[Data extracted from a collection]
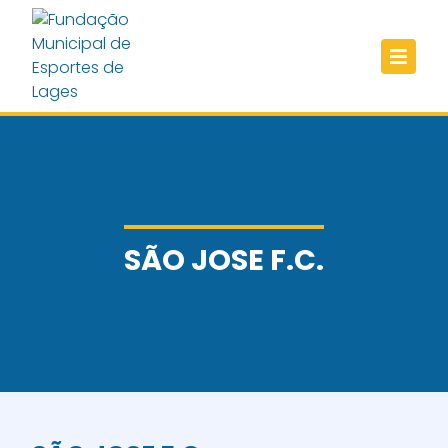
SÃO JOSE F.C.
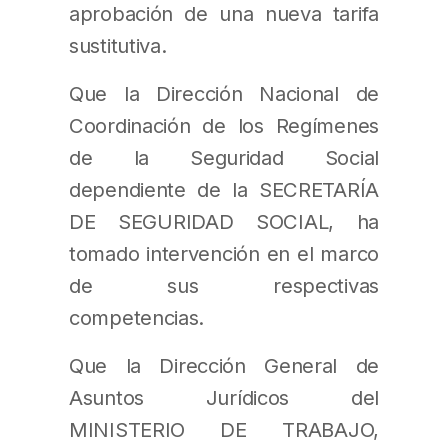
aprobación de una nueva tarifa
sustitutiva.
Que la Dirección Nacional de
Coordinación de los Regímenes
de la Seguridad Social
dependiente de la SECRETARÍA
DE SEGURIDAD SOCIAL, ha
tomado intervención en el marco
de sus respectivas
competencias.
Que la Dirección General de
Asuntos Jurídicos del
MINISTERIO DE TRABAJO,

Task statement: Exactly and only the lines from the line containing "competencias." through the last line of the entries should be copied, both ends included.

Written answer:
competencias.
Que la Dirección General de
Asuntos Jurídicos del
MINISTERIO DE TRABAJO,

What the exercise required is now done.